During the middle of 2006, while I was still CEO of Hyde Park Electronics, I had a discussion with my wife about what I wanted to do next. Working together she and I, and and the rest of her family, had successfully grown and then sold our family business. After the sale to Schneider Electric in 2003, I stayed on to manage the integration of the business into Schneider, and to help grow the automation business for Schneider in the United States. It was more than three years after we had sold the business, and I had determined it was time for me to start something new, it was time to move on.
So in the middle of 2006 my wife and I started a new venture, Rough Air Associates. We had two goals in mind, one was to do consulting and coaching for family concerns, and the other was to find small businesses in the Dayton, Ohio area we could acquire, manage and grow. That first year we did $1,000 in total revenue for Rough Air, and we lost $6,000. We continued to put capital into our new venture, and as of today Rough Air and its affiliates operate out of two locations with 20 employees and more than $2 million in sales. We are by no means a large company, and I am sure there are more interesting entrepreneurial growth stories out there, but we have certainly built something we can be proud of, again!
Having spent the better part of my career working as, for, or with entrepreneurs I have come to the conclusion that successful entrepreneurs are a very rare breed, and possess several common characteristics that differentiate them from the pack. Although the ability to spot market opportunities and capitalize on them is a key, and “rat like cunning” can make a huge difference, there are some basics that will help you understand whether or not you have what is needed to be a successful business owner. If you wish to be an entrepreneur, and you don’t possess all of these characteristics, then I would suggest not leaving your day job. If you find yourself running your own business, and you lack these traits, I suggest finding a way to build them, quickly. Here are the traits that separate the successful business owners from the not so successful:
1) You need a high capacity for work – A successful entrepreneur has to be able to do a lot, and has to be willing to do a lot. Most of the time, especially when starting out, you will not be able to staff it out. If something needs done you will find that you may be the only person around to do it. Many look at entrepreneurship and relish the thought of being their own boss, most forget that while being your own boss comes with great benefits, it also comes with great responsibility. You have to be willing to roll up your sleeves and jump in to just about anything, and you need the mental and physical energy required to get things done. If you are not driven to get a great deal done on any given day, and if you don’t possess the energy to do it, then business ownership may not be for you.
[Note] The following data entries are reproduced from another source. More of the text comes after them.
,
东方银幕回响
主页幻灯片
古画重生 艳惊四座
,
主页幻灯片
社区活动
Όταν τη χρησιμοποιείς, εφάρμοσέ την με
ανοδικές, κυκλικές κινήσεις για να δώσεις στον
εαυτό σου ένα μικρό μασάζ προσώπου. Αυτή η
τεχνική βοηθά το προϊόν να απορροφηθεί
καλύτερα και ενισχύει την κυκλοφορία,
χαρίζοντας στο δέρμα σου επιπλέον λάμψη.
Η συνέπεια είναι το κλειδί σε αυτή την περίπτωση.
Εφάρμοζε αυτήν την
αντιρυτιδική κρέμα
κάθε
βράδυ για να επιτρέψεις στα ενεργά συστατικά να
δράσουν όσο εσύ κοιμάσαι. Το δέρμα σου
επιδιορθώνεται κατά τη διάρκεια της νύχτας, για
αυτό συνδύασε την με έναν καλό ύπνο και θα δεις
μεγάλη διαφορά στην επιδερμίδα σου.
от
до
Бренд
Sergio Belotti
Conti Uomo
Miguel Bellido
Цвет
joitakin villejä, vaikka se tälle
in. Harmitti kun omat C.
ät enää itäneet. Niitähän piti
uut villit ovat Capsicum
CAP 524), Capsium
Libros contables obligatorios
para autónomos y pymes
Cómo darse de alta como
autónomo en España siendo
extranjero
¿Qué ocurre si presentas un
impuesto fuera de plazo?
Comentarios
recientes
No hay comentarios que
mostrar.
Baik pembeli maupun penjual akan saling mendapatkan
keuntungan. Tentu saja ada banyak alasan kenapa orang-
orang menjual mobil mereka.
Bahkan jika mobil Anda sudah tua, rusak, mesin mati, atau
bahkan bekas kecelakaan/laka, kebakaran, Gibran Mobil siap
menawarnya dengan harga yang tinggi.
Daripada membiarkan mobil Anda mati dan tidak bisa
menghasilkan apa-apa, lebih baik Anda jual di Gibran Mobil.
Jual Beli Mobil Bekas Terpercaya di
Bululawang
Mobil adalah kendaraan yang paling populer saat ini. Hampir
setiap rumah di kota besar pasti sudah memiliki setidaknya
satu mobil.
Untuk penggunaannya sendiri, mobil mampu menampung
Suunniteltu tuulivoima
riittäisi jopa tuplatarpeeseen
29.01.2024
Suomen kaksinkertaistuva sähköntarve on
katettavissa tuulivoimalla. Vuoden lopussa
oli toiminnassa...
2) An indifference to the time commitment required – Successful business owners are not clock watchers. I am up before 5:00 everyday during the week, in the office just after seven, and with the exception of meal times, and some social activities, I typically find myself working into the evenings. If you are of the mindset that working more than eight hours a day is a burden, then entrepreneurship is not for you. You have to be willing to work as long as it takes to get the job done. Some will say you just need to work smarter, not harder. I think you need to do both. Your will get out of your business exactly what you put into it. If the time commitment required comes as a hassle to you, then you should probably resist putting your capital at risk and taking the entrepreneurial plunge. You must have a strong indifference to the time it will take to create success.
3) A whatever it takes mentality is critical – A high capacity for work and an indifference to your time commitment really add up to being willing to do whatever is required to make your business successful. When you begin to restrict the amount of effort, capital or sacrifice you are willing to put into your business, then you will restrict the amount of success you will get back. Doing whatever it takes can be just about anything (within reason). It could be cleaning the bathrooms, taking out the trash, or going without a paycheck until you can afford to pay yourself. Once you say I am not willing to do that, then you create a self-imposed limit on how successful your business will be.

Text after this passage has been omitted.